# Instructions for the task
Starting at the first line of the entries below, please return exactly each line up to and including the one with "footprint needed"; pictures stay out.

Dataset entries:
Segment Open

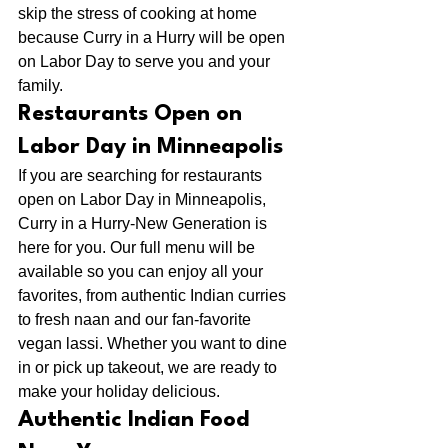
skip the stress of cooking at home 
because Curry in a Hurry will be open 
on Labor Day to serve you and your 
family.
Restaurants Open on 
Labor Day in Minneapolis
If you are searching for restaurants 
open on Labor Day in Minneapolis, 
Curry in a Hurry-New Generation is 
here for you. Our full menu will be 
available so you can enjoy all your 
favorites, from authentic Indian curries 
to fresh naan and our fan-favorite 
vegan lassi. Whether you want to dine 
in or pick up takeout, we are ready to 
make your holiday delicious.
Authentic Indian Food 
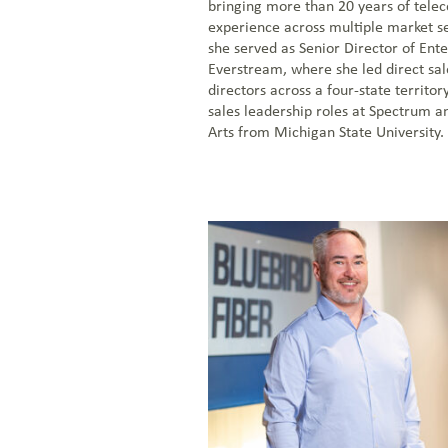
bringing more than 20 years of tel
experience across multiple market s
she served as Senior Director of Ente
Everstream, where she led direct sa
directors across a four-state territor
sales leadership roles at Spectrum a
Arts from Michigan State University.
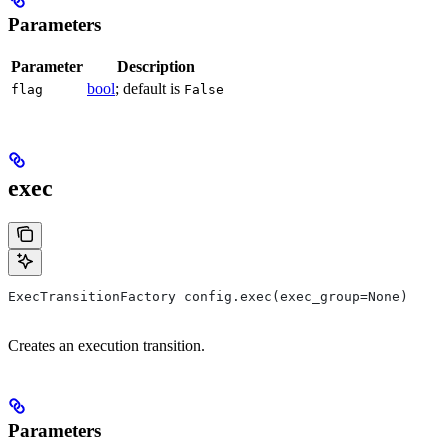
Parameters
Parameter
Description
bool
; default is
flag
False
exec
ExecTransitionFactory config.exec(exec_group=None)
Creates an execution transition.
Parameters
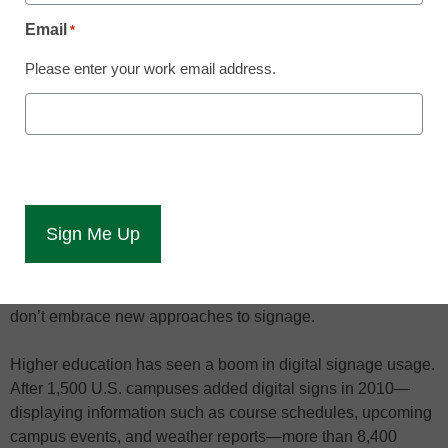
leaders are searching for
ways to make digital
Email
*
signage more effective at
their schools.
Please enter your work email address.
Smart phones and tablets shouldn’t be seen as competitors
to a campus’s digital signs, but as companions, and colleges
should make sure on-screen content grabs students’
attention, digital signage experts said March 7 at an industry
tradeshow.
During a panel discussion at the
Digital Signage Expo
(DSE) in Las Vegas, campus technology leaders said digital
signs run the risk of becoming irrelevant if decision makers
don’t embrace new approaches to signage.
Higher education has seen a boom in digital signage usage.
After 1,500 U.S. campuses added digital signs in 2010—
displaying information such as course schedules, upcoming
campus events, and weather reports—more than 8,400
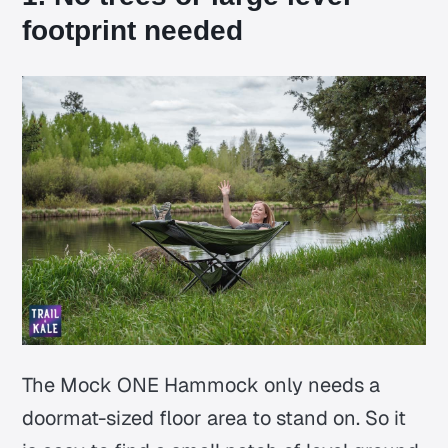
footprint needed
The Mock ONE Hammock only needs a
doormat-sized floor area to stand on. So it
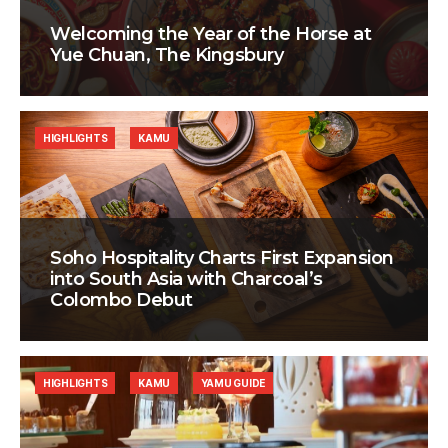
Welcoming the Year of the Horse at
Yue Chuan, The Kingsbury
HIGHLIGHTS
KAMU
Soho Hospitality Charts First Expansion
into South Asia with Charcoal’s
Colombo Debut
HIGHLIGHTS
KAMU
YAMU GUIDE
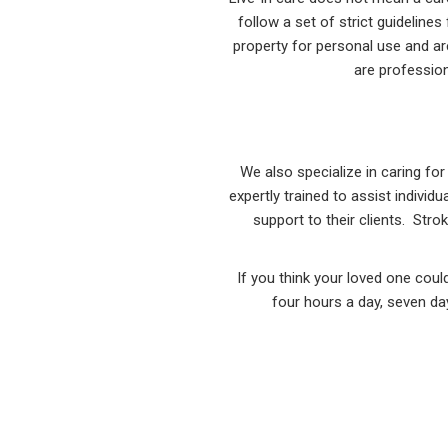
follow a set of strict guideline
property for personal use and ar
are profession
We also specialize in caring f
expertly trained to assist indivi
support to their clients. Stro
If you think your loved one coul
four hours a day, seven day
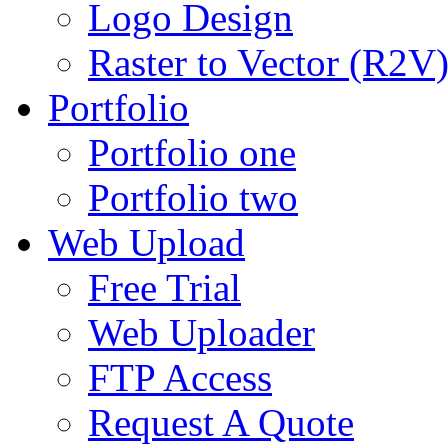
Logo Design
Raster to Vector (R2V
Portfolio
Portfolio one
Portfolio two
Web Upload
Free Trial
Web Uploader
FTP Access
Request A Quote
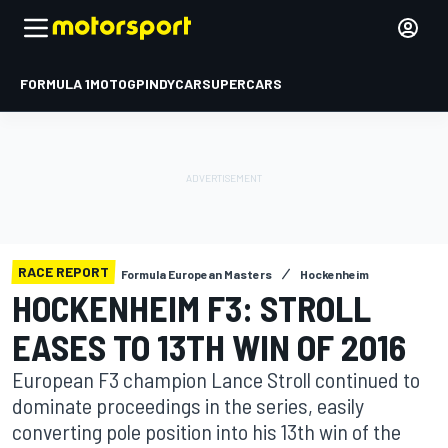
FORMULA 1
MOTOGP
INDYCAR
SUPERCARS
RACE REPORT
Formula European Masters
Hockenheim
HOCKENHEIM F3: STROLL
EASES TO 13TH WIN OF 2016
European F3 champion Lance Stroll continued to
dominate proceedings in the series, easily
converting pole position into his 13th win of the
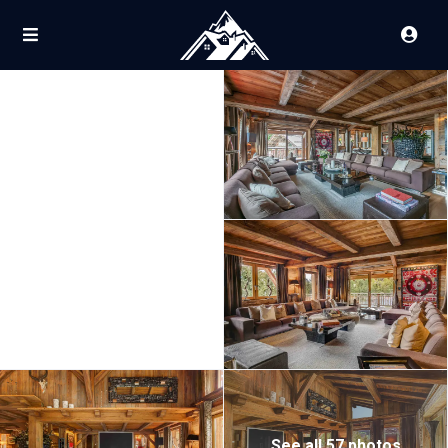
See all 57 photos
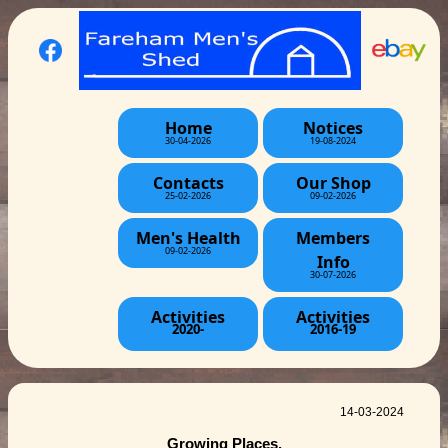
Home
Notices
30-04-2026
19-08-2024
Contacts
Our Shop
25-02-2026
09-02-2026
Men's Health
Members
09-02-2026
Info
30-07-2026
Activities
Activities
2020-
2016-19
14-03-2024
Growing Places.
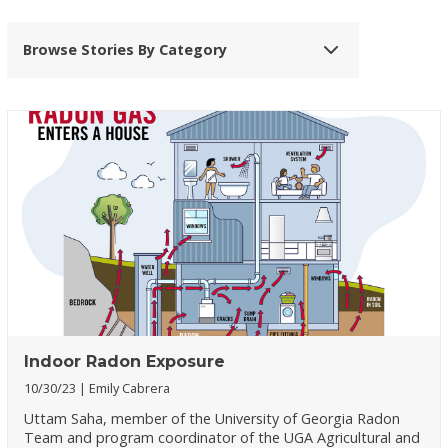
Browse Stories By Category
Indoor Radon Exposure
10/30/23
Emily Cabrera
Uttam Saha, member of the University of Georgia Radon
Team and program coordinator of the UGA Agricultural and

Segment Closed

# Reply to the task
skip the stress of cooking at home 
because Curry in a Hurry will be open 
on Labor Day to serve you and your 
family.
Restaurants Open on 
Labor Day in Minneapolis
If you are searching for restaurants 
open on Labor Day in Minneapolis, 
Curry in a Hurry-New Generation is 
here for you. Our full menu will be 
available so you can enjoy all your 
favorites, from authentic Indian curries 
to fresh naan and our fan-favorite 
vegan lassi. Whether you want to dine 
in or pick up takeout, we are ready to 
make your holiday delicious.
Authentic Indian Food 
bringing more than 20 years of tel
experience across multiple market s
she served as Senior Director of Ente
Everstream, where she led direct sa
directors across a four-state territor
sales leadership roles at Spectrum a
Arts from Michigan State University.
Parameters
Parameter
Description
bool
; default is
flag
False
exec
ExecTransitionFactory config.exec(exec_group=None)
Creates an execution transition.
Parameters
leaders are searching for
ways to make digital
Email
*
signage more effective at
their schools.
Please enter your work email address.
Smart phones and tablets shouldn’t be seen as competitors
to a campus’s digital signs, but as companions, and colleges
should make sure on-screen content grabs students’
attention, digital signage experts said March 7 at an industry
tradeshow.
During a panel discussion at the
Digital Signage Expo
(DSE) in Las Vegas, campus technology leaders said digital
signs run the risk of becoming irrelevant if decision makers
don’t embrace new approaches to signage.
Higher education has seen a boom in digital signage usage.
After 1,500 U.S. campuses added digital signs in 2010—
displaying information such as course schedules, upcoming
campus events, and weather reports—more than 8,400
footprint needed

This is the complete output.